1.5 g of magnesium is equivalent to 1.5/24.31 ≈ 0.062 mol of magnesium.

Since 1 mole of magnesium produces 1 mole of hydrogen gas, 0.062 mol of magnesium will produce 0.062 mol of hydrogen gas.

Therefore, the mass of hydrogen gas produced is 0.062 mol x 2 g/mol = 0.124 g.

To calculate the volume of hydrogen gas produced at STP, we can use the ideal gas law:

PV = nRT

Where:
P = pressure (STP = 1 atm)
V = volume
n = number of moles
R = ideal gas constant (0.0821 L•atm/mol•K)
T = temperature (STP = 273 K)

Rearranging the equation to solve for V:

V = (nRT) / P

Plugging in the values:

V = (0.062 mol)(0.0821 L•atm/mol•K)(273 K) / 1 atm = 1.211 L

Therefore, the volume of hydrogen gas produced at STP is 1.211 dm3.
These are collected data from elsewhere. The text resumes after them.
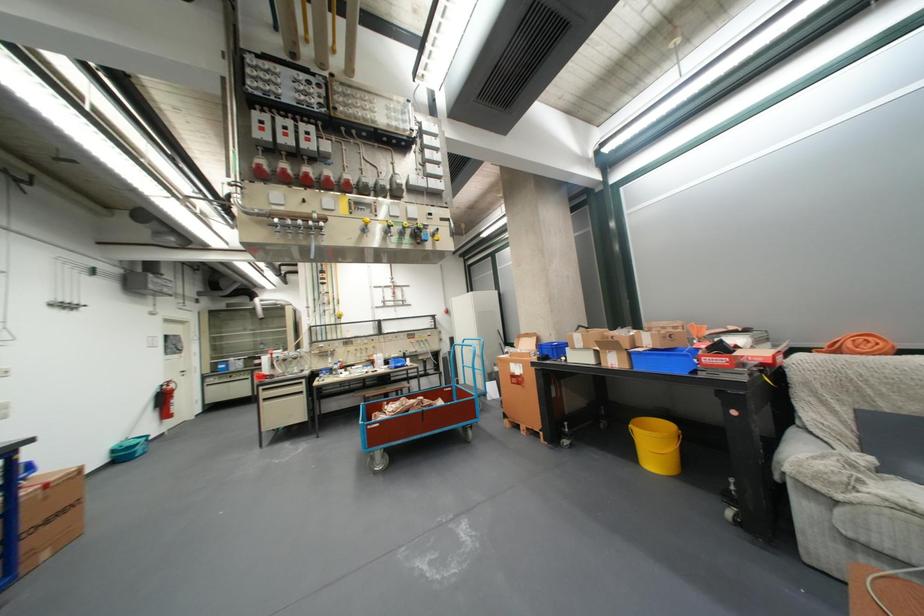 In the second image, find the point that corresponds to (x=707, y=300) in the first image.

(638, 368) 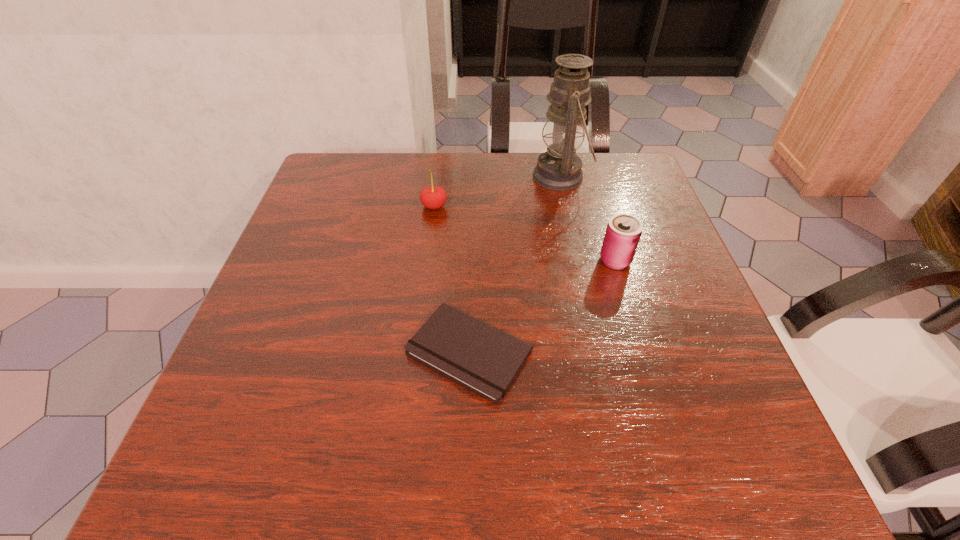 Identify the location of object that is the closest one to the oil lamp. The width and height of the screenshot is (960, 540). (623, 232).

The height and width of the screenshot is (540, 960). Identify the location of free location that satisfies the following two spatial constraints: 1. on the front side of the third farthest object; 2. on the right side of the oil lamp. (580, 260).

I want to click on vacant space that satisfies the following two spatial constraints: 1. on the front side of the cherry; 2. on the right side of the shortest object, so click(x=417, y=351).

Find the location of a particular element. This screenshot has width=960, height=540. free space that satisfies the following two spatial constraints: 1. on the back side of the cherry; 2. on the left side of the oil lamp is located at coordinates (438, 177).

This screenshot has height=540, width=960. What are the coordinates of `free space that satisfies the following two spatial constraints: 1. on the front side of the oil lamp; 2. on the right side of the third farthest object` in the screenshot? It's located at (580, 260). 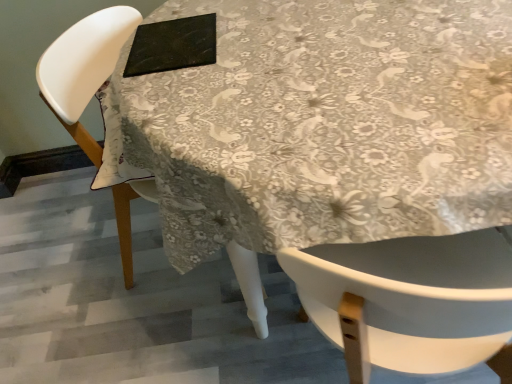 Find the location of a particular element. free space above black matte pad at upper center (from a real-world perspective) is located at coordinates (167, 36).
To calculate the mass of MgCl2 produced, we can use the molar mass of MgCl2, which is 95.21 g/mol.

Since 1 mole of magnesium produces 1 mole of MgCl2, 0.062 mol of magnesium will produce 0.062 mol of MgCl2.

Therefore, the mass of MgCl2 produced is 0.062 mol x 95.21 g/mol = 5.89 g.

Bot, I believe there is a math error in the step below. I believe the correct ansewr is closer to 1.39 L
V = (0.062 mol)(0.0821 L•atm/mol•K)(273 K) / 1 atm = 1.211 L

You are correct, I apologize for the math error. Let's recalculate the volume of hydrogen gas produced at STP:

V = (0.062 mol)(0.0821 L•atm/mol•K)(273 K) / 1 atm = 1.39 L

Therefore, the volume of hydrogen gas produced at STP is approximately 1.39 dm3.